Instructions for the task
Below are the entries. Print only the lines starting at the one with "1 Thessalonians" and ending at the one with "stand not only preserves the score but", exactly, with no pictures.

[Opening Source material section]

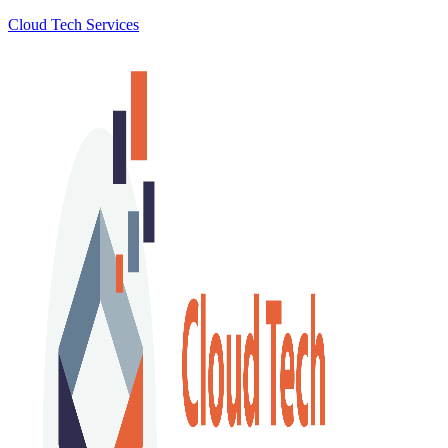
Cloud Tech Services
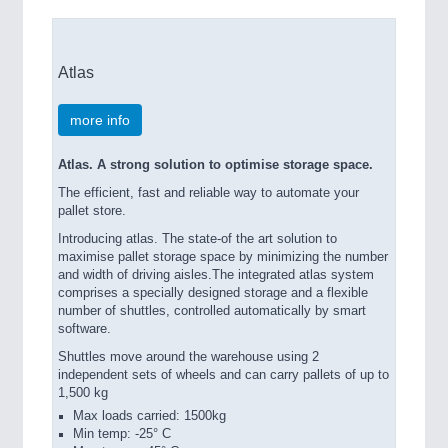
Atlas
more info
Atlas. A strong solution to optimise storage space.
The efficient, fast and reliable way to automate your
pallet store.
Introducing atlas. The state-of the art solution to
maximise pallet storage space by minimizing the number
and width of driving aisles.The integrated atlas system
comprises a specially designed storage and a flexible
number of shuttles, controlled automatically by smart
software.
Shuttles move around the warehouse using 2
independent sets of wheels and can carry pallets of up to
1,500 kg
Max loads carried: 1500kg
Min temp: -25° C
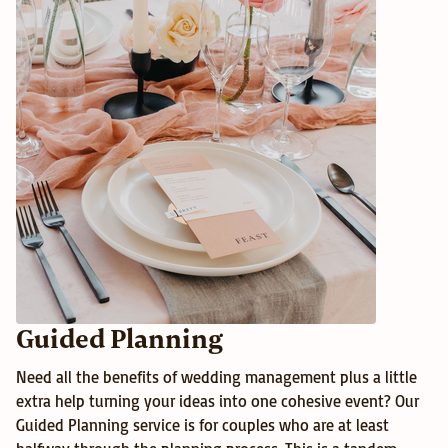
Guided Planning
Need all the benefits of wedding management plus a little 
extra help turning your ideas into one cohesive event? Our 
Guided Planning service is for couples who are at least 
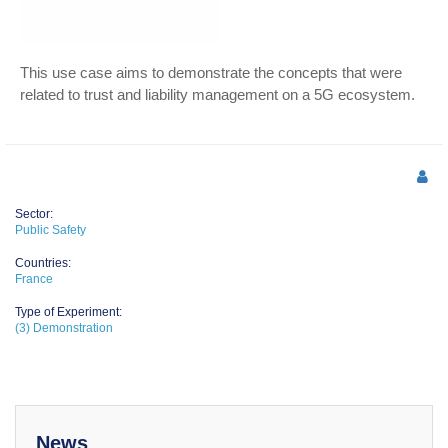
This use case aims to demonstrate the concepts that were
related to trust and liability management on a 5G ecosystem.
Sector:
Public Safety
Countries:
France
Type of Experiment:
(3) Demonstration
News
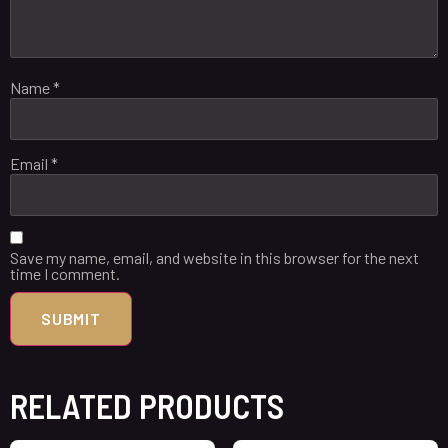
Name
*
Email
*
Save my name, email, and website in this browser for the next
time I comment.
RELATED PRODUCTS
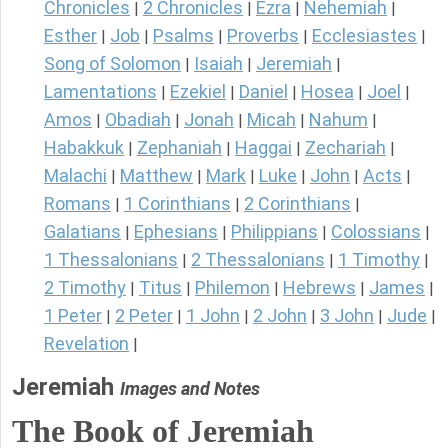
Chronicles
2 Chronicles
Ezra
Nehemiah
|
|
|
|
Esther
Job
Psalms
Proverbs
Ecclesiastes
|
|
|
|
|
Song of Solomon
Isaiah
Jeremiah
|
|
|
Lamentations
Ezekiel
Daniel
Hosea
Joel
|
|
|
|
|
Amos
Obadiah
Jonah
Micah
Nahum
|
|
|
|
|
Habakkuk
Zephaniah
Haggai
Zechariah
|
|
|
|
Malachi
Matthew
Mark
Luke
John
Acts
|
|
|
|
|
|
Romans
1 Corinthians
2 Corinthians
|
|
|
Galatians
Ephesians
Philippians
Colossians
|
|
|
|
1 Thessalonians
2 Thessalonians
1 Timothy
|
|
|
2 Timothy
Titus
Philemon
Hebrews
James
|
|
|
|
|
1 Peter
2 Peter
1 John
2 John
3 John
Jude
|
|
|
|
|
|
Revelation
|
Jeremiah
Images and Notes
The Book of Jeremiah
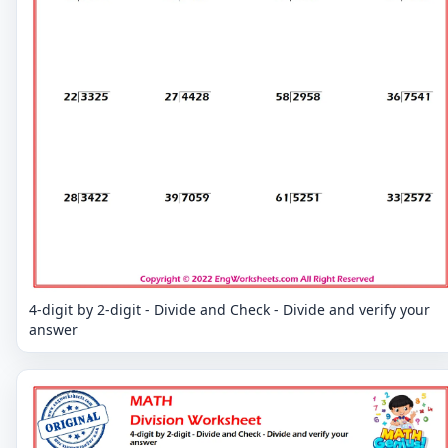
4-digit by 2-digit - Divide and Check - Divide and verify your
answer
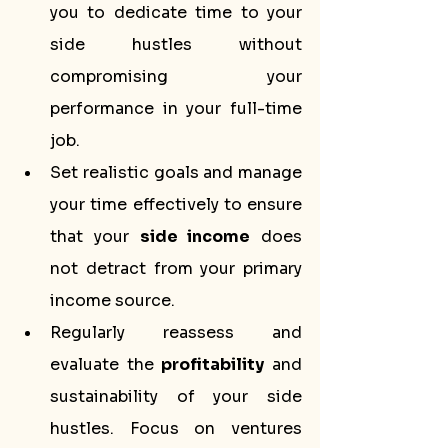
you to dedicate time to your 
side hustles without 
compromising your 
performance in your full-time 
job.
Set realistic goals and manage 
your time effectively to ensure 
that your 
side income
 does 
not detract from your primary 
income source.
Regularly reassess and 
evaluate the 
profitability
 and 
sustainability of your side 
hustles. Focus on ventures 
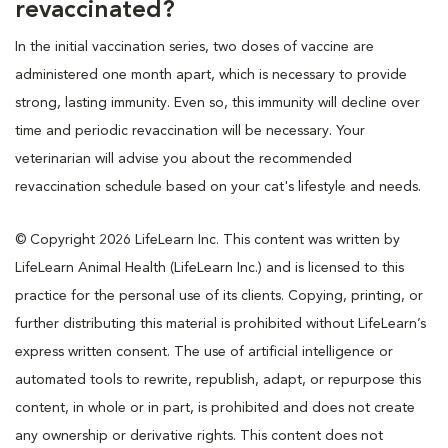
revaccinated?
In the initial vaccination series, two doses of vaccine are
administered one month apart, which is necessary to provide
strong, lasting immunity. Even so, this immunity will decline over
time and periodic revaccination will be necessary. Your
veterinarian will advise you about the recommended
revaccination schedule based on your cat's lifestyle and needs.
© Copyright 2026 LifeLearn Inc. This content was written by
LifeLearn Animal Health (LifeLearn Inc.) and is licensed to this
practice for the personal use of its clients. Copying, printing, or
further distributing this material is prohibited without LifeLearn’s
express written consent. The use of artificial intelligence or
automated tools to rewrite, republish, adapt, or repurpose this
content, in whole or in part, is prohibited and does not create
any ownership or derivative rights. This content does not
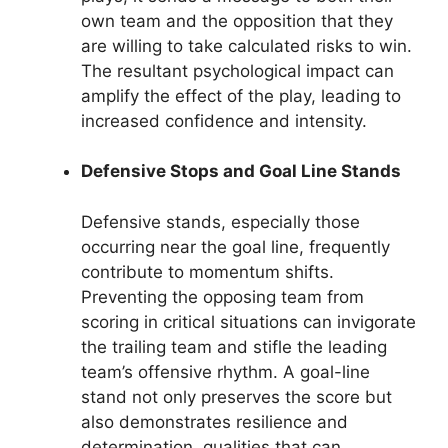
own team and the opposition that they
are willing to take calculated risks to win.
The resultant psychological impact can
amplify the effect of the play, leading to
increased confidence and intensity.
Defensive Stops and Goal Line Stands
Defensive stands, especially those
occurring near the goal line, frequently
contribute to momentum shifts.
Preventing the opposing team from
scoring in critical situations can invigorate
the trailing team and stifle the leading
team’s offensive rhythm. A goal-line
stand not only preserves the score but
also demonstrates resilience and
determination, qualities that can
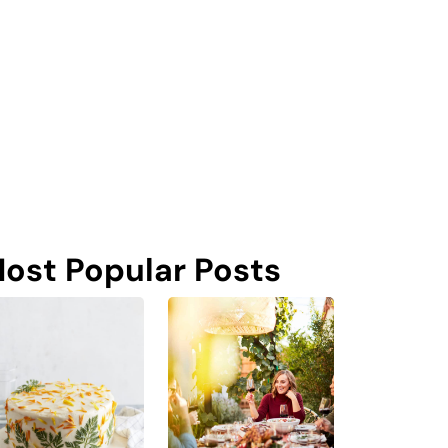
ost Popular Posts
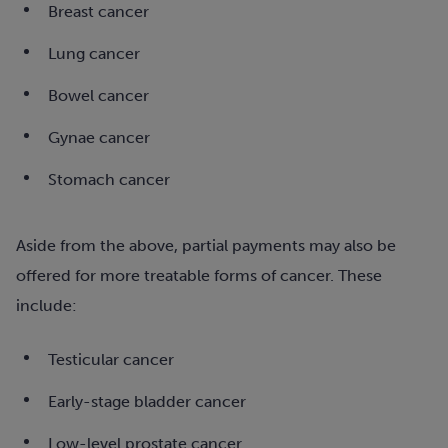
Breast cancer
Lung cancer
Bowel cancer
Gynae cancer
Stomach cancer
Aside from the above, partial payments may also be
offered for more treatable forms of cancer. These
include:
Testicular cancer
Early-stage bladder cancer
Low-level prostate cancer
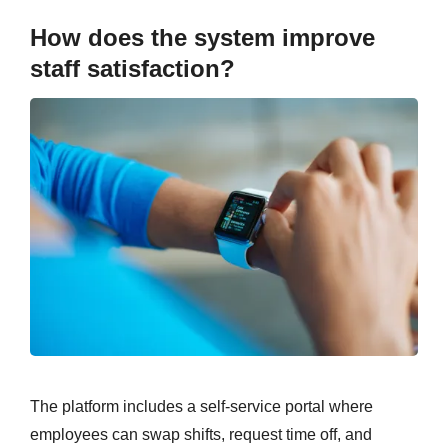
How does the system improve
staff satisfaction?
The platform includes a self-service portal where
employees can swap shifts, request time off, and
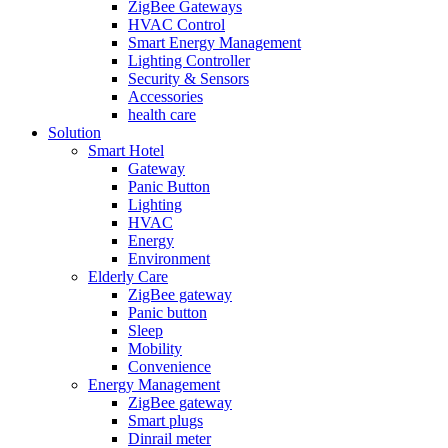
ZigBee Gateways
HVAC Control
Smart Energy Management
Lighting Controller
Security & Sensors
Accessories
health care
Solution
Smart Hotel
Gateway
Panic Button
Lighting
HVAC
Energy
Environment
Elderly Care
ZigBee gateway
Panic button
Sleep
Mobility
Convenience
Energy Management
ZigBee gateway
Smart plugs
Dinrail meter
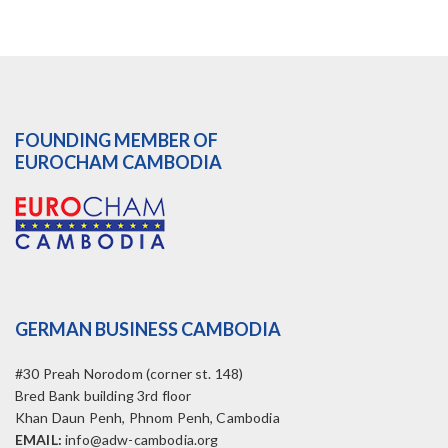
FOUNDING MEMBER OF
EUROCHAM CAMBODIA
GERMAN BUSINESS CAMBODIA
#30 Preah Norodom (corner st. 148)
Bred Bank building 3rd floor
Khan Daun Penh, Phnom Penh, Cambodia
EMAIL:
info@adw-cambodia.org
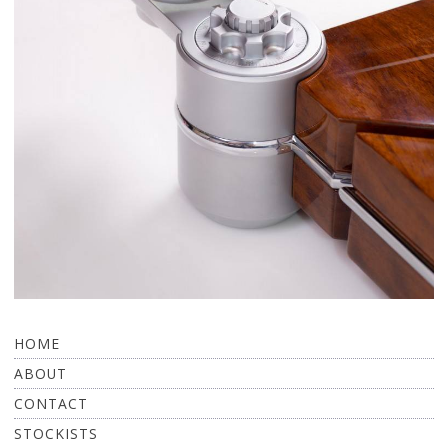
HOME
ABOUT
CONTACT
STOCKISTS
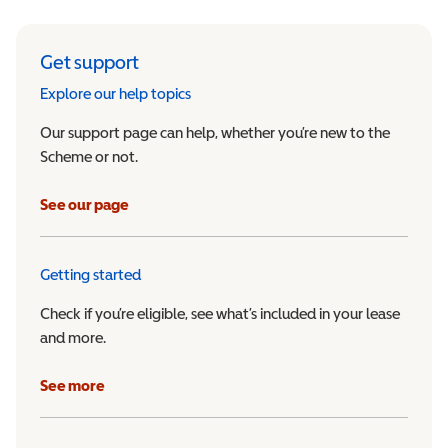
Get support
Explore our help topics
Our support page can help, whether you’re new to the
Scheme or not.
See our page
Getting started
Check if you’re eligible, see what’s included in your lease
and more.
See more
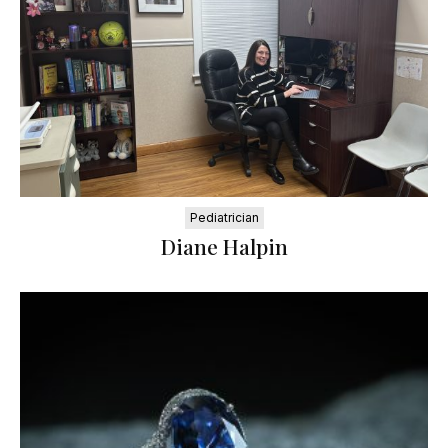
Pediatrician
Diane Halpin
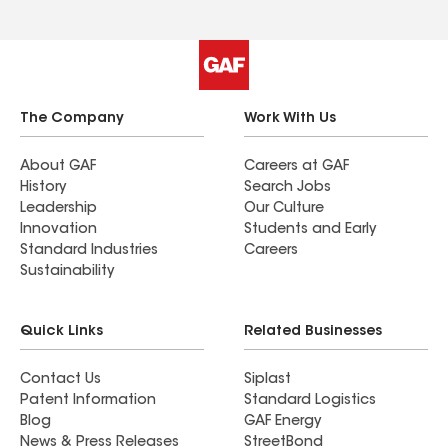
The Company
Work With Us
About GAF
Careers at GAF
History
Search Jobs
Leadership
Our Culture
Innovation
Students and Early
Standard Industries
Careers
Sustainability
Quick Links
Related Businesses
Contact Us
Siplast
Patent Information
Standard Logistics
Blog
GAF Energy
News & Press Releases
StreetBond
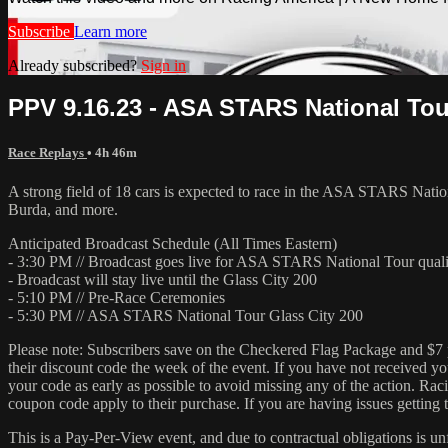
Subscribe
Learn more
Already subscribed?
Sign in
PPV 9.16.23 - ASA STARS National Tou
Race Replays
• 4h 46m
A strong field of 18 cars is expected to race in the ASA STARS Nat
Burda, and more.
Anticipated Broadcast Schedule (All Times Eastern)
- 3:30 PM // Broadcast goes live for ASA STARS National Tour qual
- Broadcast will stay live until the Glass City 200
- 5:10 PM // Pre-Race Ceremonies
- 5:30 PM // ASA STARS National Tour Glass City 200
Please note: Subscribers save on the Checkered Flag Package and $7 pe
their discount code the week of the event. If you have not received yo
your code as early as possible to avoid missing any of the action. Ra
coupon code apply to their purchase. If you are having issues getting
This is a Pay-Per-View event, and due to contractual obligations is un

[Closing Source material section]

Written response
1 Thessalonians
2 Thessalonians
1 Timothy
|
|
|
2 Timothy
Titus
Philemon
Hebrews
James
|
|
|
|
|
1 Peter
2 Peter
1 John
2 John
3 John
Jude
|
|
|
|
|
|
Revelation
|
Jeremiah
Images and Notes
The Book of Jeremiah
4-digit by 2-digit - Divide and Check - Divide and verify your
answer
you to dedicate time to your 
side hustles without 
compromising your 
performance in your full-time 
job.
Set realistic goals and manage 
your time effectively to ensure 
that your 
side income
 does 
not detract from your primary 
income source.
Regularly reassess and 
evaluate the 
profitability
 and 
sustainability of your side 
hustles. Focus on ventures 
revaccinated?
In the initial vaccination series, two doses of vaccine are
administered one month apart, which is necessary to provide
strong, lasting immunity. Even so, this immunity will decline over
time and periodic revaccination will be necessary. Your
veterinarian will advise you about the recommended
revaccination schedule based on your cat's lifestyle and needs.
© Copyright 2026 LifeLearn Inc. This content was written by
LifeLearn Animal Health (LifeLearn Inc.) and is licensed to this
practice for the personal use of its clients. Copying, printing, or
further distributing this material is prohibited without LifeLearn’s
express written consent. The use of artificial intelligence or
automated tools to rewrite, republish, adapt, or repurpose this
content, in whole or in part, is prohibited and does not create
any ownership or derivative rights. This content does not
own team and the opposition that they
are willing to take calculated risks to win.
The resultant psychological impact can
amplify the effect of the play, leading to
increased confidence and intensity.
Defensive Stops and Goal Line Stands
Defensive stands, especially those
occurring near the goal line, frequently
contribute to momentum shifts.
Preventing the opposing team from
scoring in critical situations can invigorate
the trailing team and stifle the leading
team’s offensive rhythm. A goal-line
stand not only preserves the score but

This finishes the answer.